Mises Wire

Adventures in Health Care

Adventures in Health Care

The US health care system is a complete mess, our % of GDP spending on health care isn’t that surprising given that health care is a super-normal good–meaning roughly that our consumption of health care rises more rapidly than our incomes–and the US is extremely wealthy, and yet it works decently well on some margins. Nationalizing health care, especially in a country that is as politically explosive as the US, will probably shut off even the things American health care does well.

I developed a blocked salivary gland over the last few days that resulted in swelling and excruciating pain earlier today. I used The Google to explore treatment options, and then sought medical attention at a local Doc-in-a-Box when the pain became difficult to bear. I was treated promptly, even after I had to call my wife to get our insurance information. The treatment consisted of a steroid shot (close your eyes and think of Jose Canseco) for the swelling, a recommendation to see an Ear/Nose/Throat specialist to have the blockage imaged, and a prescription for pain meds. The swelling is way down, I’m much more comfortable now than I was just a few long hours ago, and I haven’t even started the pain meds (I took some ibuprofen before I left for the doctor’s office).

My guess is that in a socialized system I wouldn’t have access to this kind of treatment. In a system in which health services are rationed by something other than price, I would be bumped way down the priority list and would have to wait. It wouldn’t be the end of the world, but as of a few hours ago I had a very high willingness to pay for relief. I have a lot of work to do over the next few weeks and the pain would have been a most inconvenient distraction.

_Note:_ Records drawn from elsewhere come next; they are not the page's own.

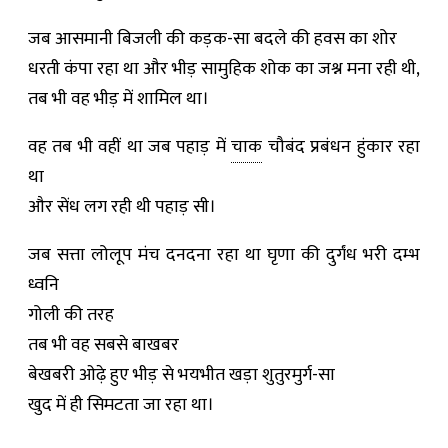
जब आसमानी बिजली की कड़क-सा बदले की हवस का शोर
धरती कंपा रहा था और भीड़ सामुहिक शोक का जश्न मना रही थी,
तब भी वह भीड़ में शामिल था।
वह तब भी वहीं था जब पहाड़ में
चाक
चौबंद प्रबंधन हुंकार रहा
था
और सेंध लग रही थी पहाड़ सी।
जब सत्ता लोलूप मंच दनदना रहा था घृणा की दुर्गंध भरी दम्भ
ध्वनि
गोली की तरह
तब भी वह सबसे बाखबर
बेखबरी ओढ़े हुए भीड़ से भयभीत खड़ा शुतुरमुर्ग-सा
खुद में ही सिमटता जा रहा था।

My experience also illustrates an important point about the health care debate. You’ve probably heard the well-worn trope about the US spending a higher percentage of GDP on health care and having lower life expectancy/higher infant mortality/etc. Laying aside the statistical problems with these claims (and there are many), we are poorly-served if we don’t count basic pain relief as part of our set of health outcomes that are important. My trip to the doctor today is probably going to have a trivial effect on my lifespan and almost certainly won’t do much for infant mortality and life expectancy (though there is probably going to be a teeny-tiny effect: econ students, can you explain it?). Nonetheless, I and the people around me are much better off as a result of the fact that I was able to secure some fairly mundane pain relief.